Slow Earthquakes in the Pacific Northwest

Michelson Tiltmeters

A tiltmeter measures rotation of the earth's surface relative to a horizontal datum defined by gravity. In 1919, the renowned physicist, A. A. Michelson, noted that the most favorable arrangement to obtain high sensitivity and immunity from temperature perturbations is to use the equipotential surface defined by water in a buried half-filled water pipe.

Tilt of the Earth's surface causes the water in long baseline tiltmeter to flow to maintain an equipotential surface within the pipe. The equipotential datum has zero drift except where mass changes occur near the tiltmeter, as for example, may occur near the magma chamber of an active volcano.

Tilt is measured by monitoring the changing depth of water at each end of the water pipe using sensitive float transducers. Tilt is the difference in height divided by the length.

In most water pipe tiltmeters, the length is ≈500 m, and water potentiometrics can be measured to an accuracy of better than 350 µm. Hence tilts smaller than 2 nanoradian (2 nrad) can be measured (equivalent to detecting a height change of a 3 tenths of an inch between San Francisco relative to New York). The electronic range of the water level sensors is typically ±2 mm providing a tilt measurement range of 16 µrad. Solid earth tides are expected to be around 60nrad with slow earthquakes registering 3 times this value in the veritcal field.

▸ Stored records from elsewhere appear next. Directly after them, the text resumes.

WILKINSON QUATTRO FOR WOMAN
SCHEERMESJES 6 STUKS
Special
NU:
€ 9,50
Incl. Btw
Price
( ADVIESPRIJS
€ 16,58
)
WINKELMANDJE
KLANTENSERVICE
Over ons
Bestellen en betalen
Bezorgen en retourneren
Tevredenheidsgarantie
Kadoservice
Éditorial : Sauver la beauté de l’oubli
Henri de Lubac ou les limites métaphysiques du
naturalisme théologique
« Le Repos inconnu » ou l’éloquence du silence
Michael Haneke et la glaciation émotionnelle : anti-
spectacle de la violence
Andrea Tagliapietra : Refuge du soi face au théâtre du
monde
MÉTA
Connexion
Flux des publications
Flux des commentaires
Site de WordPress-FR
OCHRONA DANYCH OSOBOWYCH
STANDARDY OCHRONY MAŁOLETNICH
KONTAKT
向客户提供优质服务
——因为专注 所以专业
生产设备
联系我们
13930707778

Other designs for tiltmeters have been devised from time to time but none are immune to thermal signals as the configuration devised by Michelson. Uniform temperature changes do not effect the tilt signal because they raise or lower the water level equally at each end. Moreover, local variations in temperature result in convection in the water that do not perturb the measurement points at each end. The temperature of each transducer is measured precisely to correct the observations for secondary effects. The pipe is sealed and is therefore immune to pressure fluctuations in the atmosphere. Slow leaks in the air or water paths have no effect on the tilt signal.

To reduce sensitivity to surface effects like rainfall, snow loading and soil expansion or contraction, the measurement of water height is made relative to the upper surface of a deep, stable monument constructed from 3 inch, schl-40 rigid steel pipe driven 20-30 m into the subsurface.

The two design disadvantages of the Michelson tiltmeter are that the pipe must be installed approximately horizontal, and the fundamental resonant frequency in the pipe is 20-25 minutes (PVC pipes of 15-20 cm diameter are commonly used). The resonance period is more than critically damped in a 15 cm pipe, but Michelson tiltmeters are unable to detect short period horizontal accelerations, or tilts at seismic periods.